Kenny IV said the payload was two tubes, taped together. Attached to the tube by a strap was a foam box with a camera inside.
The family sent a photo of the payload to Brown.
He noticed a model rocket motor igniter designed to burn away the cord holding the payload to the balloon had not functioned, and therefore was still armed.
A quick text back, and Kenny III disabled the device.
Civil Air Patrol is considered an auxiliary of the U.S. Air Force, and offers programs for youngsters ages 12-17.
The balloon project is designed to give the youngsters, known as cadets, hands-on science experience.
Brown said the balloon is the same type used by the National Weather Service for weather research.
They are designed to reach near-space regions– 80,000 feet and higher– before they burst and return the payload to earth.
The payload featured the camera, plus a position-reporting system that takes data from the Global Position System and transmits it over an amateur radio network.
The cadets watch the balloon’s flight path.
Brown said the balloon was launched from an airport in Kankakee, Ill. at 10:51 am, Sunday, Sept. 15.
It flew for exactly five hours before the radio signal was lost, at an altitude of about 600 feet.
The balloon batteries would last only nine hours.
Brown said if they didn’t find the payload soon, it may have been lost forever.
Using his personal airplane, he flew to Northwest Ohio and began circling above the Co.
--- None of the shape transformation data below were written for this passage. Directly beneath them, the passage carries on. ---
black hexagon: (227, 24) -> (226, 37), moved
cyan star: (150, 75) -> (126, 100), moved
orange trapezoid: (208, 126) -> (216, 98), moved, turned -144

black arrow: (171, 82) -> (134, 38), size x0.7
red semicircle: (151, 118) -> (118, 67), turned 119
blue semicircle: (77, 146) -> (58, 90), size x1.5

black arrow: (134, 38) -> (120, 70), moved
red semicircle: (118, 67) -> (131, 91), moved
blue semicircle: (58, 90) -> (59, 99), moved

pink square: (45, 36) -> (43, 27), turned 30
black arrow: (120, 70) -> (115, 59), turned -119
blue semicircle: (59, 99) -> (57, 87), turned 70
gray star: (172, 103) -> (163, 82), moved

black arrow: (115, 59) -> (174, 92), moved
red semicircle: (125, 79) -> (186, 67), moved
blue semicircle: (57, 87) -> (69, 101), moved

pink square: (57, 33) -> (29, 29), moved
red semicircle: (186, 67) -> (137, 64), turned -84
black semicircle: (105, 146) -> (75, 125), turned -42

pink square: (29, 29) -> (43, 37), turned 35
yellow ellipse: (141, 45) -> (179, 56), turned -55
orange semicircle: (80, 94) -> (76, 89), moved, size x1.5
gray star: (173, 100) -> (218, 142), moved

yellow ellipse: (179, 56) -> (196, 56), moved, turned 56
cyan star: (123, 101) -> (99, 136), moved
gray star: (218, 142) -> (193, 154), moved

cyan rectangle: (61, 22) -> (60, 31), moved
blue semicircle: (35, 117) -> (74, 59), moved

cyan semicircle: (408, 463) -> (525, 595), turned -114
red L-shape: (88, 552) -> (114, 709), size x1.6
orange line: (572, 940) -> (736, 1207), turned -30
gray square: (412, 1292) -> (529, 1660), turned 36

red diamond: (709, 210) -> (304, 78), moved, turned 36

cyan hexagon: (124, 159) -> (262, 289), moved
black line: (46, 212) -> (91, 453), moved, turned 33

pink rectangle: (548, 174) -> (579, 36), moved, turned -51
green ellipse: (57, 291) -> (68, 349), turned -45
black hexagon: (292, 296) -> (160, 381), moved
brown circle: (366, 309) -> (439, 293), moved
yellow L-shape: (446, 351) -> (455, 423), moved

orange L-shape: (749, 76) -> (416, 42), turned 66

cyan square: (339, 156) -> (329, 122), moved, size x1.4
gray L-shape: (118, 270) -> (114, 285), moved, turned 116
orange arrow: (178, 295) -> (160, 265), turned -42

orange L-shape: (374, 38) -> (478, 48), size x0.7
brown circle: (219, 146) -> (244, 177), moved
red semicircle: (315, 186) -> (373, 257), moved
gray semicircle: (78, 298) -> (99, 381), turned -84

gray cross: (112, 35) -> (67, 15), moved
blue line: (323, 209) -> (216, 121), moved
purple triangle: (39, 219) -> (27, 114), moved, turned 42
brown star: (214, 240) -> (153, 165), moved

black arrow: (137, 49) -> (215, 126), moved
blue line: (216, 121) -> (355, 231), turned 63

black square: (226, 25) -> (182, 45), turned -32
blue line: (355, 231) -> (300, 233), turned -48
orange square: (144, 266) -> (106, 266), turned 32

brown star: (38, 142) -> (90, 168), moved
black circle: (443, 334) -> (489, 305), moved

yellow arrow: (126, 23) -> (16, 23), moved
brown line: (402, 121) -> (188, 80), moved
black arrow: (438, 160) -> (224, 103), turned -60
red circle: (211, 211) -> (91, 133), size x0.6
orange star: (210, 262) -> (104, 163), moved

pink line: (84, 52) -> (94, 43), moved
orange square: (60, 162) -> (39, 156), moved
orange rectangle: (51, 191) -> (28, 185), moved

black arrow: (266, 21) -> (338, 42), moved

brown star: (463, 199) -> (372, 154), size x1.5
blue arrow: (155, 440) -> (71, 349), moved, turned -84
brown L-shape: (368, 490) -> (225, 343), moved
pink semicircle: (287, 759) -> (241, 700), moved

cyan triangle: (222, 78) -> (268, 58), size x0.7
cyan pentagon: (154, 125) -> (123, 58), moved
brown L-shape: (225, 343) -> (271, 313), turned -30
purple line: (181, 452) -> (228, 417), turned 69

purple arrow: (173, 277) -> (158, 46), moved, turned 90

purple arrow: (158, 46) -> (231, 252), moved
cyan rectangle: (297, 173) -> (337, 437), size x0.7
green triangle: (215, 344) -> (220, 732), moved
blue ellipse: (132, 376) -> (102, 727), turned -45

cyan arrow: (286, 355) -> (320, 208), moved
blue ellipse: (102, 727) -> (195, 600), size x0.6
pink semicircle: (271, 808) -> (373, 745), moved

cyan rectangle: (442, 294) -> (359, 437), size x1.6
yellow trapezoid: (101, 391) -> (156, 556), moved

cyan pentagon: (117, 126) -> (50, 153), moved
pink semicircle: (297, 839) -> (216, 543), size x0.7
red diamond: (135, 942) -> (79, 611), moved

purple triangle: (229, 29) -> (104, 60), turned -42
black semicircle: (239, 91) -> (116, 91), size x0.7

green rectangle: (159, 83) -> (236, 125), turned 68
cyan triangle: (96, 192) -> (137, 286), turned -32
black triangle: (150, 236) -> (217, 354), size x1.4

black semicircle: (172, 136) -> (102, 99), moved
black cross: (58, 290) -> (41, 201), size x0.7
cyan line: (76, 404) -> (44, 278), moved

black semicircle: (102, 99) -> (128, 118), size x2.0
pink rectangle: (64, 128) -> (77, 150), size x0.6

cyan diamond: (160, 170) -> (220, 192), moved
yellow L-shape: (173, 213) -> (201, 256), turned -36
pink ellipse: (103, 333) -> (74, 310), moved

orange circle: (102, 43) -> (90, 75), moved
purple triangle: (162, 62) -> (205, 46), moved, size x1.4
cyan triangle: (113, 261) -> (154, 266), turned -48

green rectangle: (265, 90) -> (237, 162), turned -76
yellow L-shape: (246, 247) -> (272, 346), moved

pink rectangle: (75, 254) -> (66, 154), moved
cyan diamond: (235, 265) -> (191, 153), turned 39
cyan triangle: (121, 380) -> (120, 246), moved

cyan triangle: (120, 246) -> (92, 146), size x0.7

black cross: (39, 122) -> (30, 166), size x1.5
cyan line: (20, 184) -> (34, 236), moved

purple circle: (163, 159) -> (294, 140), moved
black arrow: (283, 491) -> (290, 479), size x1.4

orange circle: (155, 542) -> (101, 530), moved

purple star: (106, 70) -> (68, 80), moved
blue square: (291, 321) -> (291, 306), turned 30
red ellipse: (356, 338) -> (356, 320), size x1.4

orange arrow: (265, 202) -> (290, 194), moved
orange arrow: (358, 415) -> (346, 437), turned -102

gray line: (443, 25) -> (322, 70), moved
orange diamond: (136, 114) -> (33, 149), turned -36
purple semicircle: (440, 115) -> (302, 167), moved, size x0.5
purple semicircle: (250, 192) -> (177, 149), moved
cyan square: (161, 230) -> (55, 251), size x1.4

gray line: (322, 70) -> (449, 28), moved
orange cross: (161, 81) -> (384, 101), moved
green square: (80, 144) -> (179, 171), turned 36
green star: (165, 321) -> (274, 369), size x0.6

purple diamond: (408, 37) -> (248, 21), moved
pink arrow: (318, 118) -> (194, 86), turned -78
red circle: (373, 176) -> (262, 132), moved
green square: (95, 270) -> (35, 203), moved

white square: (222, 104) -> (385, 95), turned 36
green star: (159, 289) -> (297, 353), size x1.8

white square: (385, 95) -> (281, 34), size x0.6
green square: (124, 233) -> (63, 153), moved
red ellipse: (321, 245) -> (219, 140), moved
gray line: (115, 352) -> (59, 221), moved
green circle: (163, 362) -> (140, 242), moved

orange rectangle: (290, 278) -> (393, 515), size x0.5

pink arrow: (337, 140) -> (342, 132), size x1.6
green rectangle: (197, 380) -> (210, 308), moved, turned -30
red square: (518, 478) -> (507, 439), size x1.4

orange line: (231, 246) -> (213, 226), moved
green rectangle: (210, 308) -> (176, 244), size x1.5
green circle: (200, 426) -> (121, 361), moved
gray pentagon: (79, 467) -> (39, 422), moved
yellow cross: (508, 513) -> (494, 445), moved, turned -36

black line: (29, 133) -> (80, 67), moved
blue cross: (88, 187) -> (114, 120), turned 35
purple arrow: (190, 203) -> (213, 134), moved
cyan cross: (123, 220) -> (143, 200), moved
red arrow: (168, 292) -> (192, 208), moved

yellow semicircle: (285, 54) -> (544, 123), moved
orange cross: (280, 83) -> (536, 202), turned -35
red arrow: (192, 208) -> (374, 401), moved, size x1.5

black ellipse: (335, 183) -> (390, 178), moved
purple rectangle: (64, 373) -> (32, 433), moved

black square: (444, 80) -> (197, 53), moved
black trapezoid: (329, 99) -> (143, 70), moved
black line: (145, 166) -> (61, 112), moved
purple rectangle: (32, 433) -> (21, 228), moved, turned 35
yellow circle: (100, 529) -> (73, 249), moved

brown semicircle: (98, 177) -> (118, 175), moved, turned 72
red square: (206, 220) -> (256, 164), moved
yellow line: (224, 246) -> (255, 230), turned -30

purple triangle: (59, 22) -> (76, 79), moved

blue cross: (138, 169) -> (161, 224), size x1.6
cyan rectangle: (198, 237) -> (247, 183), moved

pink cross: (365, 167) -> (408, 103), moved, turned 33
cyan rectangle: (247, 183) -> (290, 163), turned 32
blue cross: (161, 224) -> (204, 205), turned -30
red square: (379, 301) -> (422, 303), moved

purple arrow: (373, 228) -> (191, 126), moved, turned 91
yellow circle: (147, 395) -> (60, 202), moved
Rd. U area.
He circled for about 10 minutes, but couldn’t receive the balloon’s radio signal.
With bad weather coming from the west, Brown flew to Toledo, landing at Toledo Express Airport, where there is an Ohio Air National Guard unit.
Using a car from the OANG, he drove to the Co. Rd. U area.
Driving in the vicinity of the Walker home, he received the signal.
By that point, it was after 8 pm, and he was still dressed in military uniform. Rather than knocking on doors that late, he drove back to Toledo, spent the night, and flew back to Chicago.
The next day, he began making phone calls to homeowners, and got the Walkers.
From Kankakee, about 60 miles southwest of Chicago, the balloon flew on a basically easterly heading, making a few jogs near Auburn, Ind., before landing north of the Walker home.
The straight-line distance was 188 miles with a ground speed of almost 38 mph, and the flight duration was about five hours.
Brown said the balloon went higher than 79,000 feet. It never got into highaltitude jet stream winds. The highest groundspeed recorded was 79 mph.
A balloon launched by the same CAP unit in October 2012, landed in Oregon, east of Toledo, where it was discovered by another family.
That balloon recorded ground speeds as high as 135 mph.
The first balloon also was launched from Kankakee. Its flight path was very close to this year’s balloon.
“It’s real obvious the winds favor an east-northeast direction, almost as if there was a pipeline between Kankakee and the Toledo area,” he said.
Show And Tell
Kenny IV took the balloon payload to Archbold Elementary School to show his fourth-grade classmates, before it was shipped back to the CAP squadron.
“They thought I was really lucky, and that it was really cool that we found it,” he said.
Finding the balloon payload was a once-in-a-lifetime thing. That, Kenny IV said, is why he went outside to find the balloon “before anyone else did!”